What is required: Print every line below that comes at or after the line containing "tombale militaire, des vétérans admissibles.", exactly as written.

-------- Input data --------

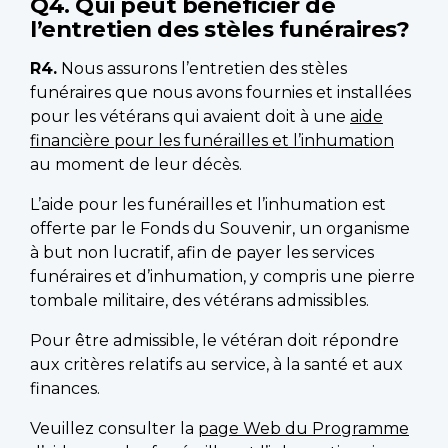
Q4. Qui peut bénéficier de
l’entretien des stèles funéraires?
R4.
Nous assurons l’entretien des stèles
funéraires que nous avons fournies et installées
pour les vétérans qui avaient doit à une
aide
financière pour les funérailles et l’inhumation
au moment de leur décès.
L’aide pour les funérailles et l’inhumation est
offerte par le Fonds du Souvenir, un organisme
à but non lucratif, afin de payer les services
funéraires et d’inhumation, y compris une pierre
tombale militaire, des vétérans admissibles.
Pour être admissible, le vétéran doit répondre
aux critères relatifs au service, à la santé et aux
finances.
Veuillez consulter la
page Web du Programme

--------

Answer to this problem:
tombale militaire, des vétérans admissibles.
Pour être admissible, le vétéran doit répondre
aux critères relatifs au service, à la santé et aux
finances.
Veuillez consulter la
page Web du Programme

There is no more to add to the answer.